Pinot Grigio comes mostly from the cool northern parts of Italy. It makes a lean, crisp, light-bodied wine with aromas and flavors of bright citrus and minerals and moderate acidity. It is typically a simple, straightforward, easy sipping wine with no need for serious contemplation. This makes it perfect for uncomplicated, light summer meals. It works well with seafood (think halibut with Massachusetts peach salsa) and simple chicken dishes from your backyard grill.

Pinot Gris, especially from France’s Alsace region, is richer, more lush, and sometimes lightly sweet, with flavors of melons and tropical fruit. It is more full-bodied and makes a great accompaniment to pasta with creamy sauces and heartier fish (local stripped bass) and your Mom’s famous chicken casserole.

Producers in Oregon (Cristom), New Zealand (Mount Beautiful) and beyond usually signal which style they’re going for depending on what name they choose.

Next up is Pinot Blanc. Think of this like writing a ‘Blanc’ check where anything goes, like Nantucket in the summer! Blanc refers to the white color of the grape skin and the end product wine. This grape, along with Pinot Gris, is a color mutation of Pinot Noir. What began as a genetic mutation has since been cultivated into its own type of wine. Today, it is the most rare of the Pinot family. It has aromas of fresh stone fruit and a hint of mineral complexity. Its lengthy mouthfeel and bright finish make it an amazing alternative to Pinot Gris.

When used in blending, Pinot Blanc adds body and complexity to the final wine. It can also be used in sparkling wine production (Cremant d’Alsace) due to its lower alcohol and higher acidity. Not only found in Europe, there are great domestic examples from Oregon (Adelsheim) and California (Robert Foley) as well. It is a very versatile wine and worth your effort to discover if you haven’t already. Check it out as a great way to start a meal paired with zesty crab salad, blue fish paté or carrot hummus with fresh veggies.
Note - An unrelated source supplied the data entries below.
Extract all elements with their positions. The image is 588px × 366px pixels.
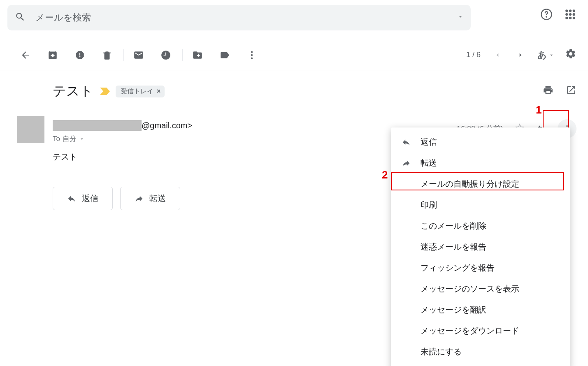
reply-button-label: 返信	[82, 193, 98, 204]
mark-unread-button[interactable]	[130, 47, 147, 63]
menu-item-label: 印刷	[421, 199, 437, 211]
avatar	[17, 116, 44, 143]
next-message-button[interactable]	[514, 49, 527, 61]
toolbar-separator	[182, 49, 183, 61]
menu-item-download[interactable]: メッセージをダウンロード	[391, 320, 570, 341]
forward-button[interactable]: 転送	[120, 187, 180, 210]
move-to-button[interactable]	[189, 47, 206, 63]
input-tools-label: あ	[537, 49, 547, 61]
menu-item-label: 迷惑メールを報告	[421, 241, 486, 252]
svg-point-7	[573, 14, 575, 16]
message-more-menu: 返信 転送 メールの自動振り分け設定 印刷 このメールを削除 迷惑メールを報告 …	[391, 127, 570, 366]
sender-name-redacted	[53, 120, 142, 131]
svg-point-8	[566, 17, 568, 19]
menu-item-label: メールの自動振り分け設定	[421, 178, 519, 190]
search-input[interactable]	[35, 12, 453, 23]
importance-marker-icon[interactable]	[100, 88, 110, 95]
menu-item-label: メッセージのソースを表示	[421, 283, 519, 294]
svg-point-11	[251, 51, 253, 53]
menu-item-label: 返信	[421, 137, 437, 148]
menu-item-delete[interactable]: このメールを削除	[391, 215, 570, 236]
svg-point-10	[573, 17, 575, 19]
report-spam-button[interactable]	[72, 47, 88, 63]
sender-email-suffix: @gmail.com>	[142, 121, 192, 130]
message-toolbar: 1 / 6 あ	[0, 40, 588, 70]
label-chip-inbox[interactable]: 受信トレイ ×	[116, 86, 165, 97]
menu-item-label: メッセージをダウンロード	[421, 325, 519, 336]
label-chip-text: 受信トレイ	[121, 87, 153, 96]
svg-point-4	[573, 10, 575, 12]
back-button[interactable]	[17, 47, 34, 63]
svg-point-5	[566, 14, 568, 16]
forward-button-label: 転送	[149, 193, 166, 204]
recipient-caret-icon[interactable]	[79, 136, 85, 142]
delete-button[interactable]	[99, 47, 115, 63]
label-chip-remove-icon[interactable]: ×	[157, 88, 160, 95]
menu-item-label: 転送	[421, 158, 437, 169]
labels-button[interactable]	[216, 47, 233, 63]
menu-item-label: 未読にする	[421, 346, 462, 357]
pager-count: 1 / 6	[466, 51, 481, 59]
forward-icon	[401, 159, 411, 168]
subject-text: テスト	[53, 82, 93, 100]
apps-grid-icon[interactable]	[564, 8, 576, 22]
open-new-window-icon[interactable]	[566, 85, 576, 97]
more-button[interactable]	[244, 47, 260, 63]
to-prefix: To	[53, 135, 60, 143]
help-icon[interactable]	[540, 8, 553, 22]
menu-item-show-original[interactable]: メッセージのソースを表示	[391, 278, 570, 299]
svg-point-1	[546, 16, 547, 17]
search-icon	[15, 12, 26, 24]
snooze-button[interactable]	[158, 47, 174, 63]
annotation-number-1: 1	[536, 104, 542, 116]
svg-point-13	[251, 57, 253, 59]
input-tools-button[interactable]: あ	[537, 49, 554, 61]
archive-button[interactable]	[44, 47, 61, 63]
settings-gear-icon[interactable]	[565, 48, 576, 62]
print-icon[interactable]	[543, 85, 553, 97]
svg-point-2	[566, 10, 568, 12]
menu-item-mark-unread[interactable]: 未読にする	[391, 341, 570, 362]
svg-point-14	[566, 125, 568, 127]
annotation-number-2: 2	[382, 169, 388, 181]
menu-item-report-spam[interactable]: 迷惑メールを報告	[391, 236, 570, 257]
menu-item-report-phishing[interactable]: フィッシングを報告	[391, 257, 570, 278]
recipient-line[interactable]: To 自分	[53, 134, 85, 144]
menu-item-reply[interactable]: 返信	[391, 132, 570, 153]
svg-point-9	[569, 17, 572, 19]
menu-item-label: メッセージを翻訳	[421, 304, 486, 315]
to-value: 自分	[63, 134, 77, 144]
reply-button[interactable]: 返信	[53, 187, 113, 210]
search-options-caret-icon[interactable]	[458, 14, 463, 21]
menu-item-label: フィッシングを報告	[421, 262, 495, 273]
toolbar-separator	[123, 49, 124, 61]
menu-item-forward[interactable]: 転送	[391, 153, 570, 174]
forward-arrow-icon	[135, 194, 144, 203]
svg-point-3	[569, 10, 572, 12]
reply-icon	[401, 138, 411, 147]
menu-item-print[interactable]: 印刷	[391, 195, 570, 215]
menu-item-label: このメールを削除	[421, 220, 486, 232]
search-bar[interactable]	[7, 5, 471, 30]
svg-point-6	[569, 14, 572, 16]
menu-item-translate[interactable]: メッセージを翻訳	[391, 299, 570, 320]
message-body: テスト	[53, 151, 77, 162]
svg-point-12	[251, 54, 253, 56]
reply-arrow-icon	[67, 194, 76, 203]
menu-item-filter[interactable]: メールの自動振り分け設定	[391, 174, 570, 195]
prev-message-button[interactable]	[491, 49, 504, 61]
Now enter Pinot Noir, the red grape that makes famous wine all over the world. This grape also has a few aliases, Pinot Nero and Blauburgunder, to name a few. Pinot Noir grows best in cool climates, but is a bit temperamental and needs enough time on the vine to fully ripen. Because of this, really excellent wines from this grape tend to be more expensive. This is a thin-skinned grape, which translates to lower tannins and less intensity of color. That makes it more transparent in your glass compared to other thick-skinned grapes, like Syrah.
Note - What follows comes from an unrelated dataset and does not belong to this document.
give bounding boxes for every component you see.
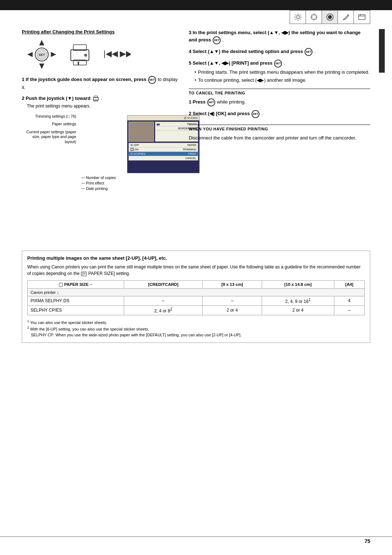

We have different styles of this wine, but the name here typically stays the same across well-known regions. Region of origin affects Pinot Noir more than any other grape. Selections from the New World tend to be more fruit forward, ranging from bright red cherry and tart cranberry on the Sonoma Coast (Radio-Coteau, check out their ‘La Neblina’) to black cherry and a touch of higher alcohol from the Russian River Valley (Merry Edwards, Paul Hobbs). Red Burgundy from France is always Pinot Noir, showing lots of terroir (the “sense of place” where it is grown) and earthiness, such as dust and mushrooms. However, Pinot Noir that hails from Oregon is a balance of the fruit driven and earthy styles of wine that originate elsewhere. Pinot Noir can usually be found in places where Chardonnay, Pinot Gris, and Pinot Blanc are also grown (think Oregon, Argentina, Italy and New Zealand). Don’t let the light color of the wine fool you. No matter where it comes from, Pinot Noir is full of complex layers, moderate acidity and super flexible when it comes to food pairing. It is the perfect catch with your fresh tuna steak.

If you keep this helpful information in mind, the next time someone offers you a glass of Pinot, you won’t be surprised by the color. You will be able to figure out which style and which grape it is just by smelling and tasting it and not even looking at the color. Your taste buds will be happy and you’ll be able to correctly pair it with your meal no matter which one you’re drinking.